The Nagas

Hill Peoples of Northeast India

Project Introduction The Naga Database

book : Return to the Naked Nagas (1939;1976)

caption: Chapter Twelve. Towards Unknown Country
caption: crossing the Dikhu river again
medium: books
ethnicgroup: Konyak
location: Dikhu R. Chare
production:
person: Furer-Haimendorf
date: 6.1936-6.1937
text: Travelling first east and then south-east, the long column wound along the cultivated slopes into the valley of the Upper Dikhu, where we crossed the river on a bridge of high piles, the porters wading through the shallow water. This first day was very quiet; we were still in administered country, and apart from one of the Nagas, who managed to spike his leg on the spear of the man behind, there were no casualties.
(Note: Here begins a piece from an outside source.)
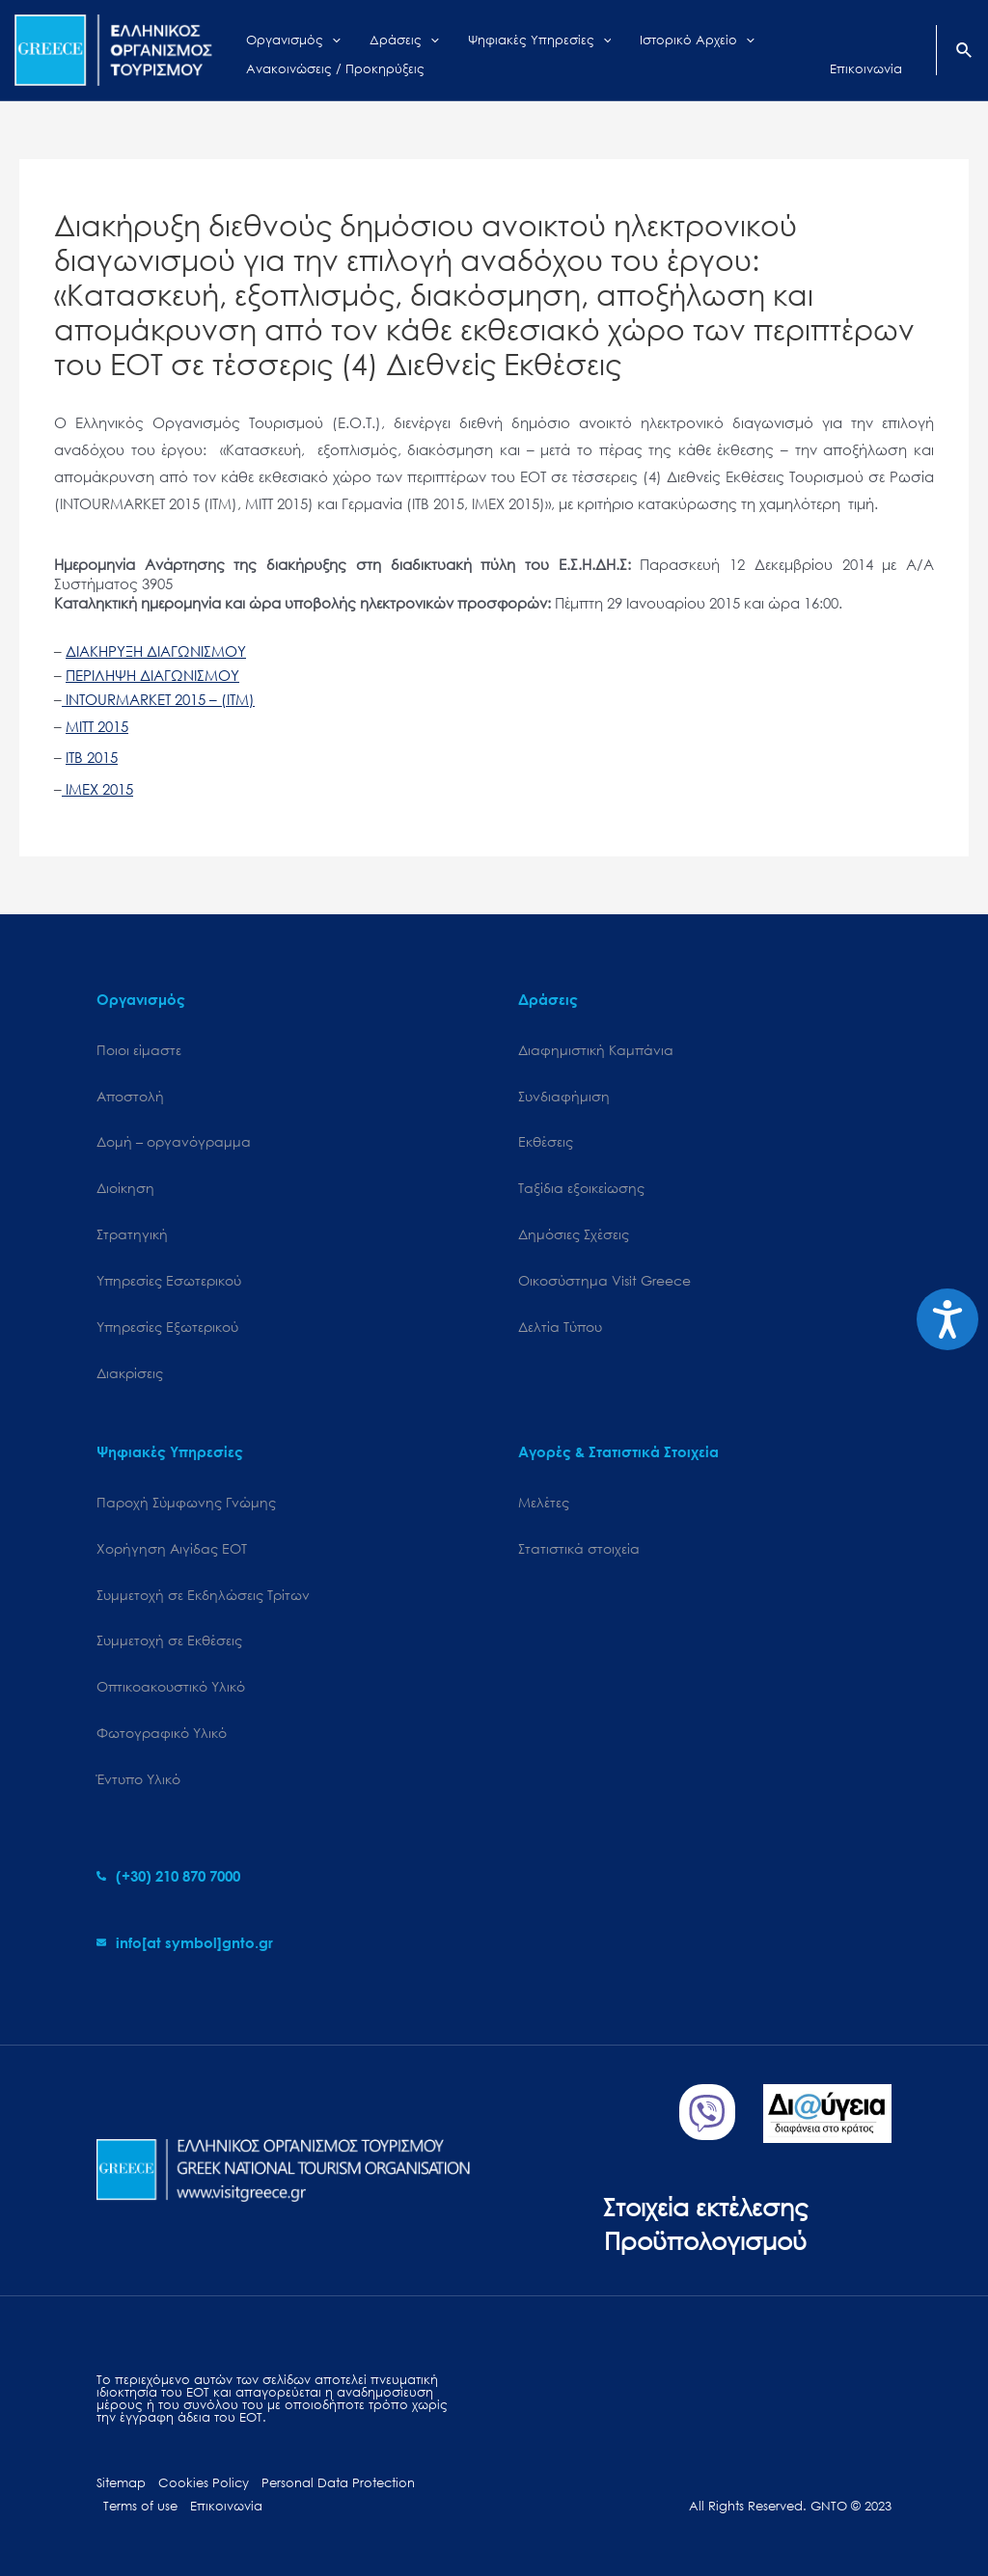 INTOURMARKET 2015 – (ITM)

As on many days to come, there was a fairly stiff climb in the afternoon, for, going east, we had to travel almost at right angles to innumerable, long drawn out ridges. Nagas always settle on the tops of the mountains, and since we usually camped near a village, the daily routine entailed starting in the cool of dawn downhill. arriving in the hot, stuffy valley about midday, when the sun was hottest, and then climbing up the mountain as the sun sank, to spend the night on some windy height. That first day we climbed to Chare, lying 2,400 feet above the valley. The people had built us a camp on a slope before the village gate -- two huts and numerous shelters of bamboo and banana leaves, with just enough space between for our tents.